__Problem statement__:
The data that follows is to be copied exactly, with each image removed.

----

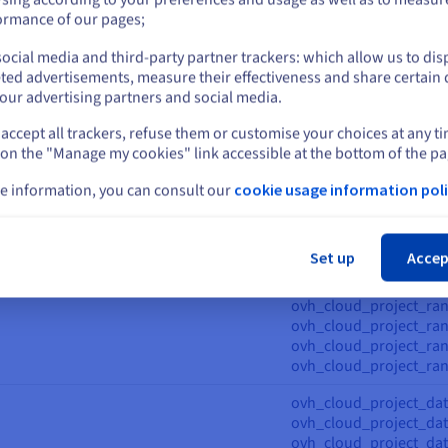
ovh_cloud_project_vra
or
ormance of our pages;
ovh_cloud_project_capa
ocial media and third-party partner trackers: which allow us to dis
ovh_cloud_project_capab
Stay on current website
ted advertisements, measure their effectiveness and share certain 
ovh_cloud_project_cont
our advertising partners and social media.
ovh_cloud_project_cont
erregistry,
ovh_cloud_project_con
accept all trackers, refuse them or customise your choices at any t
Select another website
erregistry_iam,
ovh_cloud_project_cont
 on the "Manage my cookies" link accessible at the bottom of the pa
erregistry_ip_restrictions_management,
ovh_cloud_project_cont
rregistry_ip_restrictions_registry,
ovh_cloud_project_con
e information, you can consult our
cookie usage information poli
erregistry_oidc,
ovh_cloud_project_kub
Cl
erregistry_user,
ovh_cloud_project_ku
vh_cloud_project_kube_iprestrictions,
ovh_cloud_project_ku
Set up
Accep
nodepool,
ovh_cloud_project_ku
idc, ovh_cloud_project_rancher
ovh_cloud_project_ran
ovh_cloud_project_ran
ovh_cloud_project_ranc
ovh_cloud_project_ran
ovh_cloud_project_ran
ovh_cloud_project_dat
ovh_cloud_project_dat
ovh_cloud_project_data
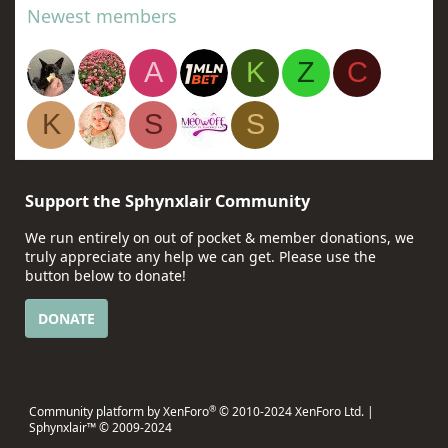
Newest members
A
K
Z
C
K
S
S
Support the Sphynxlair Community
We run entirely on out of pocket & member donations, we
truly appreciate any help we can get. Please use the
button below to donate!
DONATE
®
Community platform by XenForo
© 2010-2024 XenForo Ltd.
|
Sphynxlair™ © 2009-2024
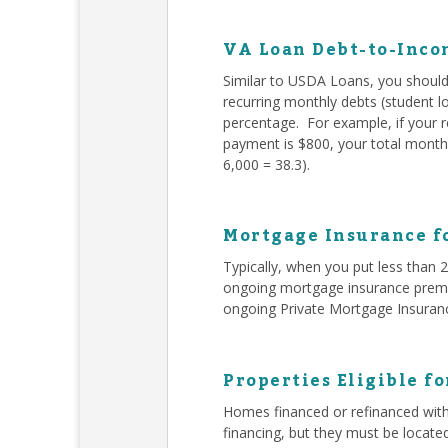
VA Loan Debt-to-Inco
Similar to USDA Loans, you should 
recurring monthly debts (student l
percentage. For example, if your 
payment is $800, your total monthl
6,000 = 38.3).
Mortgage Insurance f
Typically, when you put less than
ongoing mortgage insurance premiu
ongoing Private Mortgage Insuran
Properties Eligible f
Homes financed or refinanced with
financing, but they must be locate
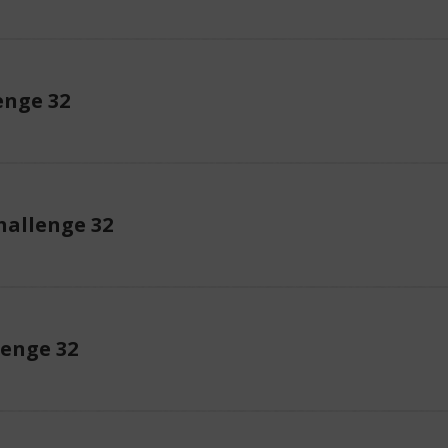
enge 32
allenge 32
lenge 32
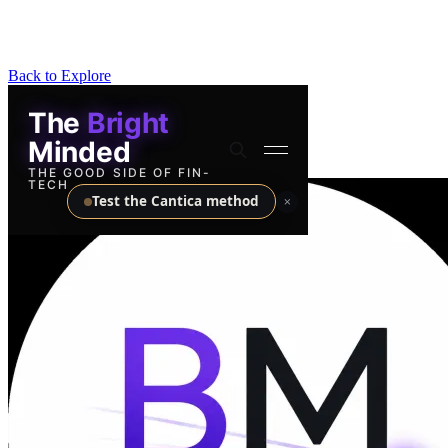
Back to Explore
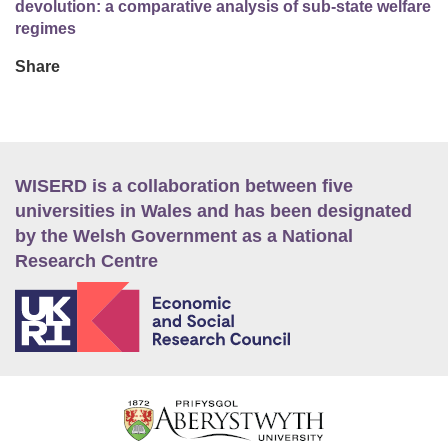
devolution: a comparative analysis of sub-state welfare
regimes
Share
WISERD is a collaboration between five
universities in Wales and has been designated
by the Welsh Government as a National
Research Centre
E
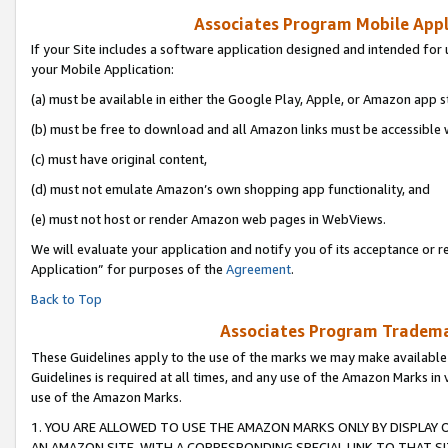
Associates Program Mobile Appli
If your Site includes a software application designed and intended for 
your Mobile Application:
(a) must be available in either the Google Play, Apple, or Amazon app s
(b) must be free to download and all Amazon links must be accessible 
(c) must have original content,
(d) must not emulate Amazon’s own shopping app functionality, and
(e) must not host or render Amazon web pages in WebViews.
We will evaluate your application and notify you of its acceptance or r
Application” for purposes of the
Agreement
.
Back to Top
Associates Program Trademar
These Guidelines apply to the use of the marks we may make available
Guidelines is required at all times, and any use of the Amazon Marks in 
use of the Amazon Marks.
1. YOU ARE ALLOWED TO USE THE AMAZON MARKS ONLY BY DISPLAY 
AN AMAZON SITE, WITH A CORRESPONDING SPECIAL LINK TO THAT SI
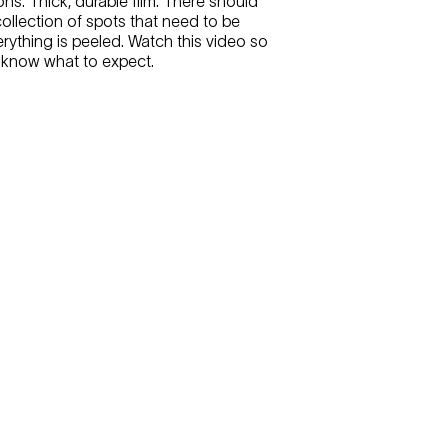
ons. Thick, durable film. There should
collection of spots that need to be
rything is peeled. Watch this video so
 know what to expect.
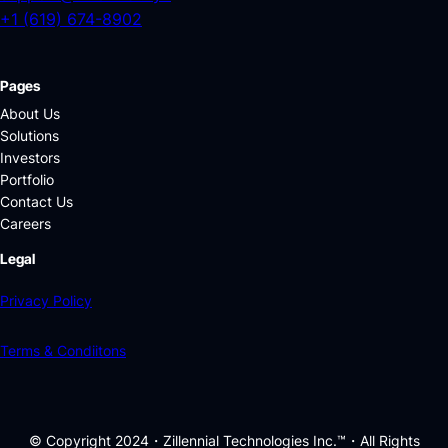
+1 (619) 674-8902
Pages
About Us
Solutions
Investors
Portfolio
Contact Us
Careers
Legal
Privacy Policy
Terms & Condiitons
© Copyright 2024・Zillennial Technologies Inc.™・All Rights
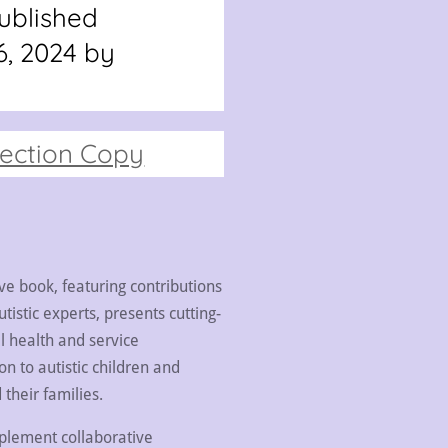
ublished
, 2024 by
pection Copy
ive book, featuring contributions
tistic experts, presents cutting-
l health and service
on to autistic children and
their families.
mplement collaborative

----

__Result for this exercise__:
ovh_cloud_project_vra
or
ormance of our pages;
ovh_cloud_project_capa
ocial media and third-party partner trackers: which allow us to dis
ovh_cloud_project_capab
Stay on current website
ted advertisements, measure their effectiveness and share certain 
ovh_cloud_project_cont
our advertising partners and social media.
ovh_cloud_project_cont
erregistry,
ovh_cloud_project_con
accept all trackers, refuse them or customise your choices at any t
Select another website
erregistry_iam,
ovh_cloud_project_cont
 on the "Manage my cookies" link accessible at the bottom of the pa
erregistry_ip_restrictions_management,
ovh_cloud_project_cont
rregistry_ip_restrictions_registry,
ovh_cloud_project_con
e information, you can consult our
cookie usage information poli
erregistry_oidc,
ovh_cloud_project_kub
Cl
erregistry_user,
ovh_cloud_project_ku
vh_cloud_project_kube_iprestrictions,
ovh_cloud_project_ku
Set up
Accep
nodepool,
ovh_cloud_project_ku
idc, ovh_cloud_project_rancher
ovh_cloud_project_ran
ovh_cloud_project_ran
ovh_cloud_project_ranc
ovh_cloud_project_ran
ovh_cloud_project_ran
ovh_cloud_project_dat
ovh_cloud_project_dat
ovh_cloud_project_data
Newest members
A
K
Z
C
K
S
S
Support the Sphynxlair Community
We run entirely on out of pocket & member donations, we
truly appreciate any help we can get. Please use the
button below to donate!
DONATE
®
Community platform by XenForo
© 2010-2024 XenForo Ltd.
|
Sphynxlair™ © 2009-2024
VA Loan Debt-to-Inco
Similar to USDA Loans, you should 
recurring monthly debts (student l
percentage. For example, if your 
payment is $800, your total monthl
6,000 = 38.3).
Mortgage Insurance f
Typically, when you put less than
ongoing mortgage insurance premiu
ongoing Private Mortgage Insuran
Properties Eligible f
Homes financed or refinanced with
financing, but they must be locate
enge 32
allenge 32
lenge 32
Back to Explore
devolution: a comparative analysis of sub-state welfare
regimes
Share
WISERD is a collaboration between five
universities in Wales and has been designated
by the Welsh Government as a National
Research Centre
E
Associates Program Mobile Appli
If your Site includes a software application designed and intended for 
your Mobile Application:
(a) must be available in either the Google Play, Apple, or Amazon app s
(b) must be free to download and all Amazon links must be accessible 
(c) must have original content,
(d) must not emulate Amazon’s own shopping app functionality, and
(e) must not host or render Amazon web pages in WebViews.
We will evaluate your application and notify you of its acceptance or r
Application” for purposes of the
Agreement
.
Back to Top
Associates Program Trademar
These Guidelines apply to the use of the marks we may make available
Guidelines is required at all times, and any use of the Amazon Marks in 
use of the Amazon Marks.
1. YOU ARE ALLOWED TO USE THE AMAZON MARKS ONLY BY DISPLAY 
AN AMAZON SITE, WITH A CORRESPONDING SPECIAL LINK TO THAT SI
ons. Thick, durable film. There should
collection of spots that need to be
rything is peeled. Watch this video so
 know what to expect.
+1 (619) 674-8902
Pages
About Us
Solutions
Investors
Portfolio
Contact Us
Careers
Legal
Privacy Policy
Terms & Condiitons
© Copyright 2024・Zillennial Technologies Inc.™・All Rights
ublished
, 2024 by
pection Copy
ive book, featuring contributions
tistic experts, presents cutting-
l health and service
on to autistic children and
their families.
mplement collaborative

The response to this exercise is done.